I have been lucky to have been included in the ranks of regularly published contributors to PW even though I am neither a journalist by trade nor a political theorist-economist by training. My heart and background is in science and ideas even though like everyone else I am caught up in the drama and passions of everyday politics.

So it was from this marginal status that I suggested to the editor, Dr James Myburgh, that I write a weekly column which looks at politics from the wider perspective that modern science provides and he agreed to give it a go. Besides my personal preferences what more substantive reasons do I and James have to give this enterprise a try?

Firstly, it makes life a little easier for me. A short, focussed 500-1000 word column is easier for me to produce and you to read than a 2000+ word article.

Secondly, we are living through a number of simultaneous, entangled revolutions in digital communications, in data capture and analysis, in scientific information, technology and especially interdisciplinary cooperation. These developments are driving a revolution in ideas in the scientific and, more broadly, academic communities which rarely percolate through to the citizen caught up in the demands and distractions of everyday life.

Thirdly, we're in the throes of an exponential increase in interconnectivity and these developments are having a disruptive impact on what has traditionally been called the 'humanities' and the 'soft sciences'. As one may expect, some from this camp have retreated into a laager of denialism and outrage at the invasion of the scientific barbarians. But others have cautiously, or even recklessly, have welcomed the invaders in the expectation that both sides will learn from one another.

In my view not only are the latter on the side of history, as CP Snow provocatively remarked in 'The Two Cultures', but this rapprochement may be the main way civilisation can avoid self-annihilation.

And maybe also, only countries and peoples imaginative and courageous enough to open their minds to wider and novel vistas will prosper in the extraordinary world we are busy creating, on the side so-to-speak. It is a rich world full of novelty and endless possibility but, equally, our own creation may turn into the destructive Frankenstein of prophetic fiction unless we get to understand both ourselves and the world we're creating better.
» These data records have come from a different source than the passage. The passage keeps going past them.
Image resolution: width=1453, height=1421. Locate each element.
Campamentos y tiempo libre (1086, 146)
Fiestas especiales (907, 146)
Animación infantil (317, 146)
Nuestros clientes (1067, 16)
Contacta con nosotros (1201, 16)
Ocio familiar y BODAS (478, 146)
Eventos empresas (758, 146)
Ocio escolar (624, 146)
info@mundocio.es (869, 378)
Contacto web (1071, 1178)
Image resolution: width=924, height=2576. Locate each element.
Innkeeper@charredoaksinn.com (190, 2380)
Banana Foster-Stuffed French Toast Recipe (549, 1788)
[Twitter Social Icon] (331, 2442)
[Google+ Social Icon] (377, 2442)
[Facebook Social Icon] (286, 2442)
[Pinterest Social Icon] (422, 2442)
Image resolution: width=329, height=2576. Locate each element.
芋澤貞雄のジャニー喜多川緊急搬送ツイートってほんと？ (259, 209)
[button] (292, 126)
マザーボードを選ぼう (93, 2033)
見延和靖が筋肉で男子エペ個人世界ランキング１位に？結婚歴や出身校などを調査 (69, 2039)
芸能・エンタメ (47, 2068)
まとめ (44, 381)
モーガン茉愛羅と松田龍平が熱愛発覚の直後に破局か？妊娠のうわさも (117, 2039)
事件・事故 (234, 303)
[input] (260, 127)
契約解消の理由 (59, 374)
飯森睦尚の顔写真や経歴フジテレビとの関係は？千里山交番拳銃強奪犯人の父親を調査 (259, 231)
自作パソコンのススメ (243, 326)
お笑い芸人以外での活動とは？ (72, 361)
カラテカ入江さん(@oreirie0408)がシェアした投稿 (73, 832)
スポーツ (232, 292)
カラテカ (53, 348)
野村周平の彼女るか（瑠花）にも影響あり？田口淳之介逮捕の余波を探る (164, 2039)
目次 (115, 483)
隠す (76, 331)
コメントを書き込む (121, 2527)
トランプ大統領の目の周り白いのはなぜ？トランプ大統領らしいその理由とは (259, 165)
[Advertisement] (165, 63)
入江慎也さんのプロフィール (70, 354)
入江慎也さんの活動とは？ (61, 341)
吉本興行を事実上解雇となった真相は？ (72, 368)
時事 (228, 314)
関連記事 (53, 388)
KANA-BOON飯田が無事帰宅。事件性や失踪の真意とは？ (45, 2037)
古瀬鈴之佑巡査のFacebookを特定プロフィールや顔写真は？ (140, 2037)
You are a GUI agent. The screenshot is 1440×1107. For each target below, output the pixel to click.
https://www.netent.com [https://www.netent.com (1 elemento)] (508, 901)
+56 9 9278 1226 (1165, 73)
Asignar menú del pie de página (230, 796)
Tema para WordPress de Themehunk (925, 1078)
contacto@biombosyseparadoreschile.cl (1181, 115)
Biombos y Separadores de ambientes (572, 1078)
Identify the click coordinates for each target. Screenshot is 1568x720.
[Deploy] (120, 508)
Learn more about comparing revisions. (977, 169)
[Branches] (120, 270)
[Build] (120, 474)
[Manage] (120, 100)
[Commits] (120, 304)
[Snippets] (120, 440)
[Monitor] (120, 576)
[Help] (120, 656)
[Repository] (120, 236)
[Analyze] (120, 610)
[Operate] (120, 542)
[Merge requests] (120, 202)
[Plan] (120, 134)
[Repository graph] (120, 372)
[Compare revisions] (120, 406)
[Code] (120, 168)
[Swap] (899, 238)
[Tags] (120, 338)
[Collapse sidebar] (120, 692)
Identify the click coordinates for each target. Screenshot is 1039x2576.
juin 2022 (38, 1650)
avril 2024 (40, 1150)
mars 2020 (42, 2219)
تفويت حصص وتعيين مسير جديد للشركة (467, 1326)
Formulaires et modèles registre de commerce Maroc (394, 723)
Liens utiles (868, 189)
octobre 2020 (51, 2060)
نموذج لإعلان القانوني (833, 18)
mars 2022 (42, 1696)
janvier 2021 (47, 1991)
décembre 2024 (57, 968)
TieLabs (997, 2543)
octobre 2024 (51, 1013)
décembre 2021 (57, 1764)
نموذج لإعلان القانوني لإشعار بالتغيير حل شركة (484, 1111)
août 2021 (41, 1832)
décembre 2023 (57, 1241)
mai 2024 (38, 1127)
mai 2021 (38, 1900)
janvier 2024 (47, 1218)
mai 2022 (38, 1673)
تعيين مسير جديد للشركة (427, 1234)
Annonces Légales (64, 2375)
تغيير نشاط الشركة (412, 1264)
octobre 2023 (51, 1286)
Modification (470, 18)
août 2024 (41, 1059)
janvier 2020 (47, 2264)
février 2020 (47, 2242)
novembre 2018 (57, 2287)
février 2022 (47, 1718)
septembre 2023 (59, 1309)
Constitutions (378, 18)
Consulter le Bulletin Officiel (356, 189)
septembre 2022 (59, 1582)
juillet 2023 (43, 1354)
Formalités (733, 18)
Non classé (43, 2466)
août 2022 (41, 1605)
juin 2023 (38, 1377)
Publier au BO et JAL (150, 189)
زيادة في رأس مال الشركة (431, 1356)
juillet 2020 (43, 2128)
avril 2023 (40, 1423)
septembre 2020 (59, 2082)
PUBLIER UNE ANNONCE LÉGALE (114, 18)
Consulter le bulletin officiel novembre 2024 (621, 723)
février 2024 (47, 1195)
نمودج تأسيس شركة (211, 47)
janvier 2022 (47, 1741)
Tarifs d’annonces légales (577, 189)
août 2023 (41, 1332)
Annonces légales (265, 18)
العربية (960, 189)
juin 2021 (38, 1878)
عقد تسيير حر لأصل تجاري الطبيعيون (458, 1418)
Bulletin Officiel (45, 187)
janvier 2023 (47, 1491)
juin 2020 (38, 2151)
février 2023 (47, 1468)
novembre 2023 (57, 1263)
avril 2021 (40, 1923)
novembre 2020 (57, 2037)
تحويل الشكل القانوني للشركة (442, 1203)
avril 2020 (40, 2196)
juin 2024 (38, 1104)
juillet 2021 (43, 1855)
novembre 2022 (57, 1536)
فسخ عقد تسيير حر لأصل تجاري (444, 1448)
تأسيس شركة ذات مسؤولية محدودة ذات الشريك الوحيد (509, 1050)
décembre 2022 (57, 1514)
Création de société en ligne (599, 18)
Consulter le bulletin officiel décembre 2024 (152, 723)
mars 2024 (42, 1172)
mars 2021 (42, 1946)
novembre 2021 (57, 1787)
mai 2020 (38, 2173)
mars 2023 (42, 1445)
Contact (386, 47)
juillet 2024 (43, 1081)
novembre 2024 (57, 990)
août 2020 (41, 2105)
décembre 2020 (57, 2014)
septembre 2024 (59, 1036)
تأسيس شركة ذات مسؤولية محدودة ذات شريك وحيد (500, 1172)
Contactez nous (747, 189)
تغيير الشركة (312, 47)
That knowledge will remain useless if it remains the sole property of the privileged few with the time, resources and interest to pursue such seemingly esoteric interests. It is vital that the ideas and issues generated by scientists and other scholars are available to all and permeate the debates which shape our everyday lives. While science and knowledge alone do not automatically unlock the entwined political dilemmas which confront humanity they open vistas and pathways to possible solutions which would otherwise elude us. In this may lie our salvation.

Neither the format nor the content of this column is intended as a straitjacket and, as circumstances demand, I will feel free to deviate as necessary. This is the first step in an on-going dialogue and I look forward immensely to exploring our world together with the readers of Politicsweb - and anyone else interested.